Although you may not completely eliminate backache during pregnancy, there are a few things you can do to take care of your spine and make the pregnancy a lot easier. Below are a few helpful tips:
Avoid lifting heavy objects. As much as possible, avoid lifting heavy weights but if you have to, bend your knees into a squatting position, keeping your back straight and pushing upwards with the strength in your thighs. Avoid twisting your waist when carrying heavy things.
Wear flat shoes. Flat shoes allow your weight to be evenly distributed. Wearing high heels will continuously hurt your back. So wear low-heeled shoes or sandals because these will help you to handle oedema, which is swelling of feet caused by water retention.
Exercise gently. Exercises, including swimming, should be done in moderation as this helps strengthen and stretch your muscles for improved posture and flexibility. If you cannot swim or jog, ensure you take short walks daily to keep your body mobile and to enhance blood circulation.
Keep your back straight and well supported. If you must be on your feet for long, stand tall and keep your shoulders relaxed. Tuck your bottom in slightly so your pelvis is not tipping backwards. While at home and work, make sure the chairs you use provide good support, preferably with a straight back, arms, and a firm cushion. Use a footrest to elevate your feet slightly, and don’t cross your legs, instead sit with your legs crossed parallel to the floor, as this is much kinder on your back than sitting with legs crossed at the knee point.
Sleep on a firm mattress. A firm mattress can also help to prevent and relieve backache. If your mattress is too soft, put a piece of hardboard under it to make it firmer. Adopt an on the side sleeping position as this will reduce pressure on your spine. Place a pillow between your legs and under your waist to enhance blood circulation. A maternity pillow assures you comfortable nights.

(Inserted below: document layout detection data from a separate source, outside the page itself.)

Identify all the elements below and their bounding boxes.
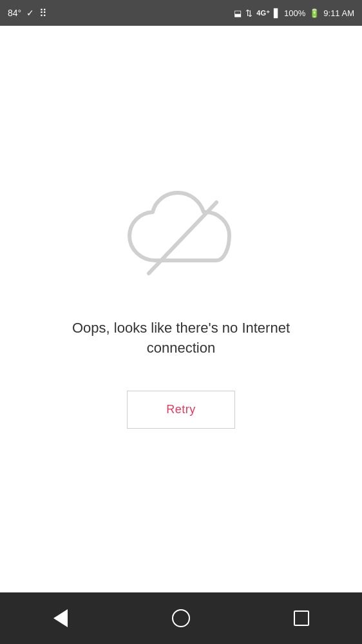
main-content: Oops, looks like there's no Internet con… bbox=[0, 26, 362, 592]
temperature-display: 84° bbox=[8, 8, 21, 18]
cloud-slash-svg bbox=[117, 190, 245, 293]
error-message: Oops, looks like there's no Internet con… bbox=[59, 318, 303, 358]
signal-arrows-icon: ⇅ bbox=[245, 8, 252, 18]
time-display: 9:11 AM bbox=[323, 8, 354, 18]
recents-square-icon bbox=[294, 610, 309, 626]
battery-icon: 🔋 bbox=[309, 8, 319, 18]
back-button[interactable] bbox=[41, 599, 80, 638]
back-triangle-icon bbox=[53, 609, 68, 627]
battery-label: 100% bbox=[284, 8, 305, 18]
grid-icon: ⠿ bbox=[39, 7, 47, 19]
svg-line-0 bbox=[149, 202, 216, 273]
home-circle-icon bbox=[172, 609, 190, 627]
retry-button[interactable]: Retry bbox=[127, 391, 235, 429]
network-type-label: 4G⁺ bbox=[256, 9, 270, 17]
recents-button[interactable] bbox=[282, 599, 321, 638]
signal-bars-icon: ▋ bbox=[274, 8, 280, 18]
checkmark-icon: ✓ bbox=[26, 8, 34, 18]
status-bar: 84° ✓ ⠿ ⬓ ⇅ 4G⁺ ▋ 100% 🔋 9:11 AM bbox=[0, 0, 362, 26]
nav-bar bbox=[0, 592, 362, 644]
bluetooth-icon: ⬓ bbox=[234, 8, 242, 18]
home-button[interactable] bbox=[162, 599, 200, 638]
status-bar-right: ⬓ ⇅ 4G⁺ ▋ 100% 🔋 9:11 AM bbox=[234, 8, 354, 18]
no-internet-icon bbox=[117, 190, 245, 293]
status-bar-left: 84° ✓ ⠿ bbox=[8, 7, 47, 19]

Get a massage. Pamper yourself without regrets. Get as much massages as you can throughout the pregnancy and also rest as much as you can. Invest in a hot water bottle for your back and make sure you always wear comfortable maternity attire.
These additional tips will assure you of a pregnancy with minimal back pains.
Move your feet when turning round to avoid twisting your spine.
Work at a surface high enough to prevent you from stooping.
Try to balance the weight between two bags when carrying shopping.
Make sure you get enough rest, particularly later in pregnancy.
Take breaks by walking or standing and stretching at least once an hour. Sitting too long can make your back hurt even more.
Try not to stand too long, either. If you work on your feet, try to place one foot on a low stool to take some pressure off your lower back.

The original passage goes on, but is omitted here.